== Segment start ==
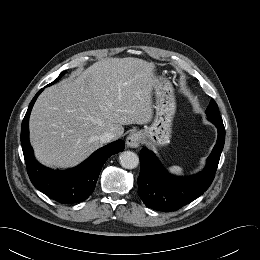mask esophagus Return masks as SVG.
Wrapping results in <instances>:
<instances>
[{"mask_svg": "<svg viewBox=\"0 0 260 260\" xmlns=\"http://www.w3.org/2000/svg\"><path fill=\"white\" fill-rule=\"evenodd\" d=\"M141 140L142 134L139 132H133L127 137L126 144L130 148H137L139 147Z\"/></svg>", "mask_w": 260, "mask_h": 260, "instance_id": "obj_1", "label": "esophagus"}]
</instances>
== Segment end ==
» **What you need to do**
Where in the records above does the word "instances" appear? Copy each line that holds it.

» **Solution**
Wrapping results in <instances>:
<instances>
</instances>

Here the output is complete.